(Extracted page text data)
--- --- ---

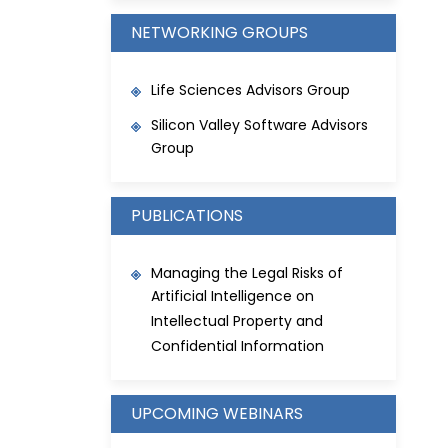
NETWORKING GROUPS
Life Sciences Advisors Group
Silicon Valley Software Advisors
Group
PUBLICATIONS
Managing the Legal Risks of
Artificial Intelligence on
Intellectual Property and
Confidential Information
UPCOMING WEBINARS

--- --- ---

*WHAT YOU SHOULD DO*. Return the entries above exactly as they appear. Pictures should not be copied.

*SOLUTION TO THE PROBLEM*.
NETWORKING GROUPS
Life Sciences Advisors Group
Silicon Valley Software Advisors
Group
PUBLICATIONS
Managing the Legal Risks of
Artificial Intelligence on
Intellectual Property and
Confidential Information
UPCOMING WEBINARS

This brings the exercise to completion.